Earlier Tuesday, Mr. Kaine said he felt no compelling reason to stop the execution. The U.S. Supreme Court had refused to intervene a day earlier. Virginia’s last electrocution was in 2006.

Prosecutors said the killings were motivated by jealousy, that Elliott perceived Finch as a threat to a relationship between Elliott and ex-stripper Rebecca Gragg.

Elliott, who was married with three adult children and a teenager, and Ms. Gragg met online after she posted an advertisement looking for a “sugar daddy.” During their 18-month relationship, he provided her with furnished homes, a car and breast-enhancement surgery, all costing about $450,000, prosecutors said. Prosecutors said Ms. Gragg was involved in a bitter custody dispute with Finch.

Prosecutors said Elliott was obsessed with Ms. Gragg and killed Finch to win her love. A court hearing in their custody case was scheduled for the week that Finch was killed.

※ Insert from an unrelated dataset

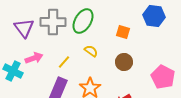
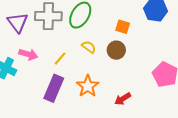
pink arrow: (34, 58) -> (28, 54), turned 36
brown circle: (124, 62) -> (116, 50), moved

Finch was shot three times, and Thrall was beaten before being shot several times in the face and chest while her two boys, ages 4 and 6, were upstairs. Ms. Gragg and Finch’s children were not at the house at the time.

Two separate juries convicted Elliott of the killings. A 2002 verdict was set aside because a juror discussed the case outside of the court. He was convicted again a year later.

Virginia death-row inmates can choose between the electric chair and lethal injection. Elliott had planned to meet Tuesday afternoon with family members, a spiritual adviser and his attorneys, Department of Corrections spokesman Larry Traylor said without elaborating.

Of the 35 death-penalty states, seven Southern states still offer electrocution. Two others allow it only if lethal injection is deemed unconstitutional.

The last Virginia inmate to choose electrocution was Brandon Hedrick, 27, who died in 2006 for raping and killing a young mother. Mr. Kaine gave him until the last minute to opt for lethal injection, but he went forward with electrocution.